Very nice screenshot, calc84maniac.

That's what I do, at any rate; a ring buffer with a pointer to the "head" element some way ahead of the "tail" element. Normally the head and tail pointers move forwards together, but to elongate the snake you can move the head pointer forwards and leave the tail pointer where it was.
As the game world is 24x16 units where each block is either "on" or "off" I use a 48 byte buffer (one bit per block) instead of a 1536 byte 24x16 array. This additional bit manipulation -
Code:
490 REM Get or set point in the world
500 DEFPROC_world(X%,Y%,V%)P%=Y%*3+X%DIV8:X%=X%AND7:IF V% world%?P%=world%?P%OR2^X% ELSE world%?P%=world%?P%ANDNOT(2^X%)
510 ENDPROC
520 DEFFN_world(X%,Y%)P%=Y%*3+X%DIV8:X%=X%AND7:=world%?P%AND2^X%
- probably does little for speed but it reduces memory concerns somewhat.

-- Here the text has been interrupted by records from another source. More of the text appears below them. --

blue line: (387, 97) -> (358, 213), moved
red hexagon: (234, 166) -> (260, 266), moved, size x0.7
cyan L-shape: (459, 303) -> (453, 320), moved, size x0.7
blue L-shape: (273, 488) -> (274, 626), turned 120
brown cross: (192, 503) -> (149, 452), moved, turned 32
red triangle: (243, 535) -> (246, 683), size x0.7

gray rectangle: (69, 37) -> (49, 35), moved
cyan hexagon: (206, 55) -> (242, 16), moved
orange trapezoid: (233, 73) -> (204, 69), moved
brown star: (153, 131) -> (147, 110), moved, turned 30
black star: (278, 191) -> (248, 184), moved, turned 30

In a similar vein the longest snake would be 24x16 units long, and with an X and Y component for each you'd end up with a 3072 byte array, so I instead use a 768 byte buffer.

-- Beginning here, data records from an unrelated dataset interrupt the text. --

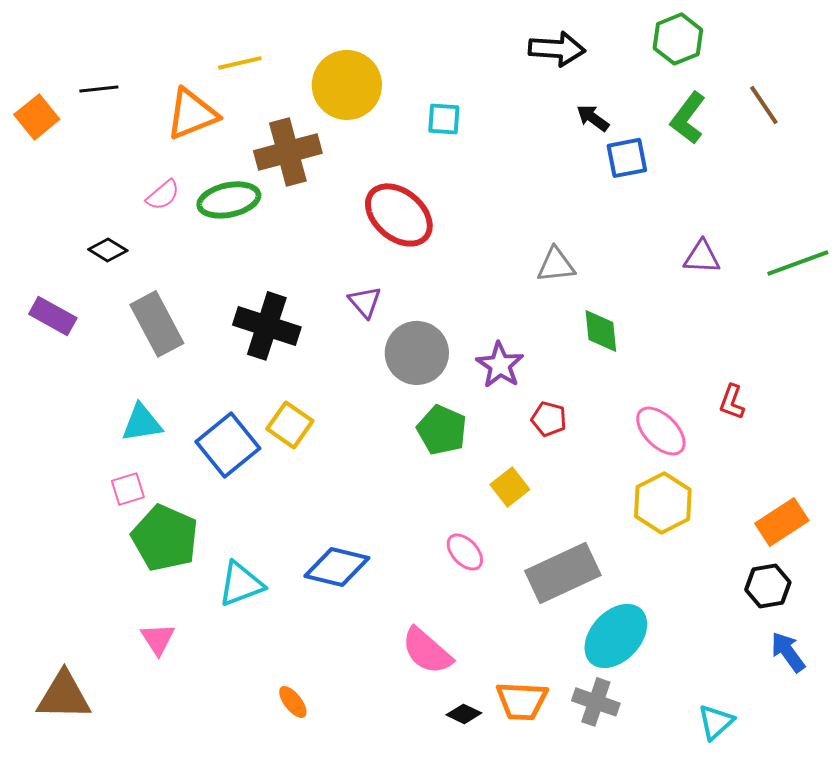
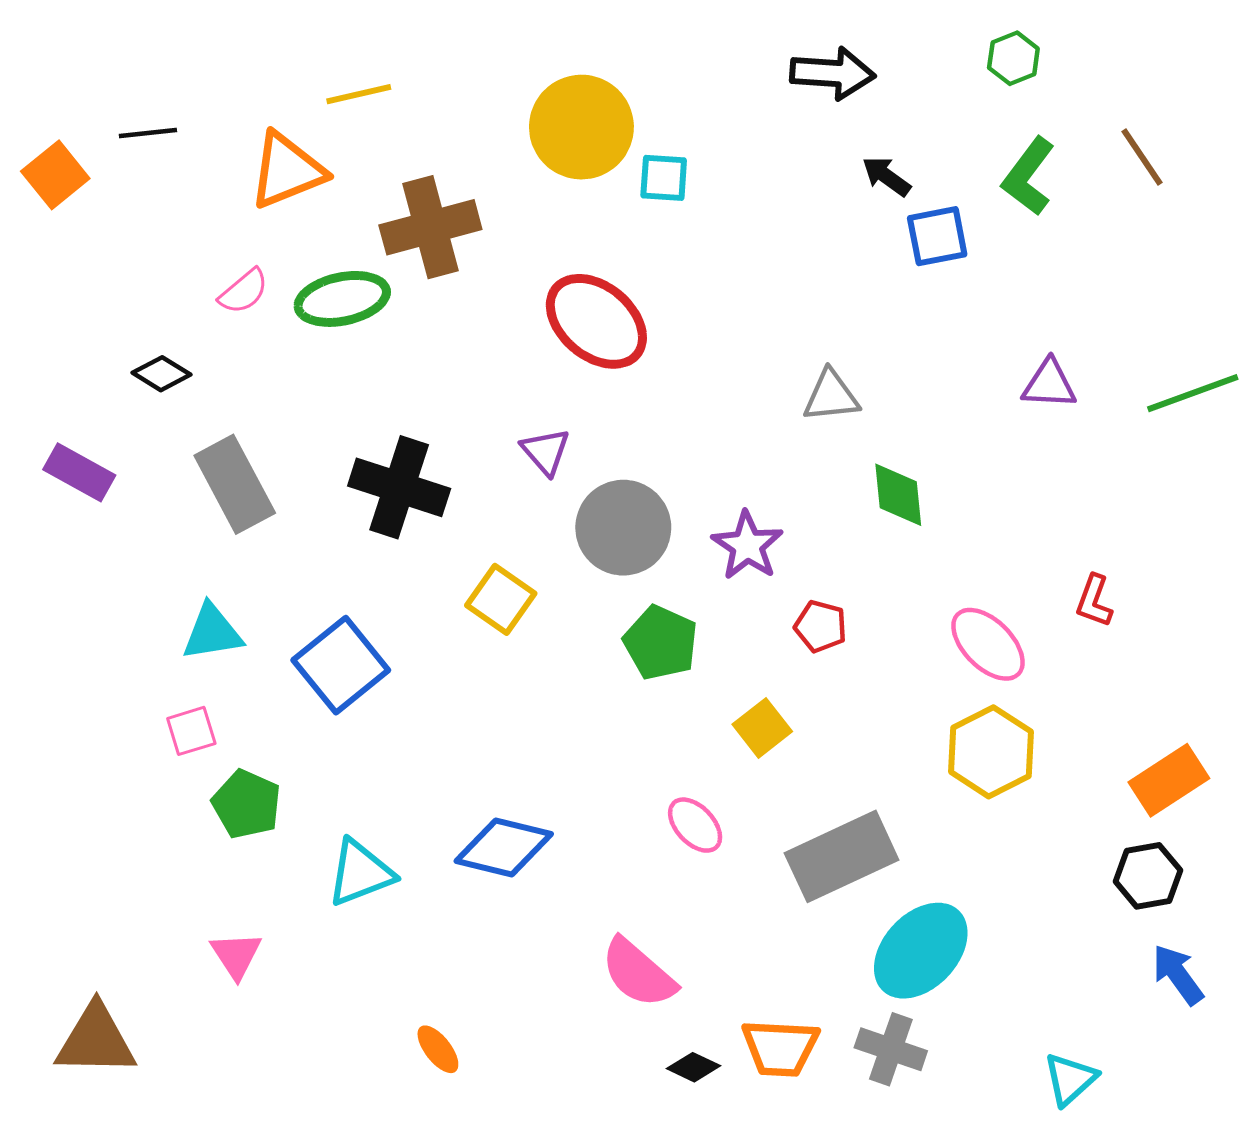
green hexagon: (678, 39) -> (1013, 58), size x0.7
yellow circle: (347, 85) -> (581, 127), moved
yellow square: (290, 425) -> (501, 599), moved
green pentagon: (165, 538) -> (247, 804), size x0.7

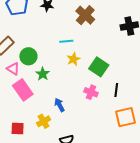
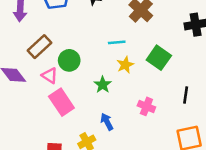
green square: (99, 67) -> (159, 58), moved
green star: (43, 74) -> (103, 85), moved
black line: (116, 90) -> (186, 95), moved

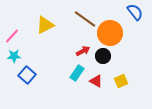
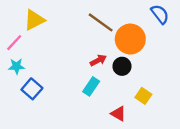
yellow triangle: (45, 25) -> (34, 20), moved
red triangle: (96, 81) -> (118, 114), moved
yellow square: (121, 81) -> (143, 96), turned -32

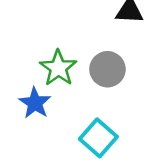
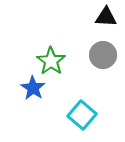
gray circle: (107, 69) -> (103, 55), moved

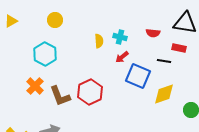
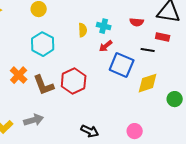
cyan hexagon: (45, 54) -> (43, 44), moved

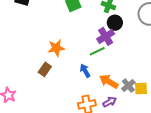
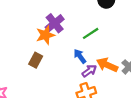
purple cross: (106, 36) -> (55, 23), moved
purple arrow: (110, 102) -> (89, 71), moved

My screenshot was recorded at 15MHz, but I tried to get speed 9 roughly the same on both. (Last time I checked it played about as fast at 6MHz). You can make it run faster on an SE by removing the delay between frames entirely (currently capped at 3 centiseconds, ie 30ms) which is stored in the static variable
S%:
Code:
260 S%=(9-speed%)*5+3: ...
The game runs in the Windows version of BBC BASIC (where I originally developed it) if you can't be bothered to send it to your calculator.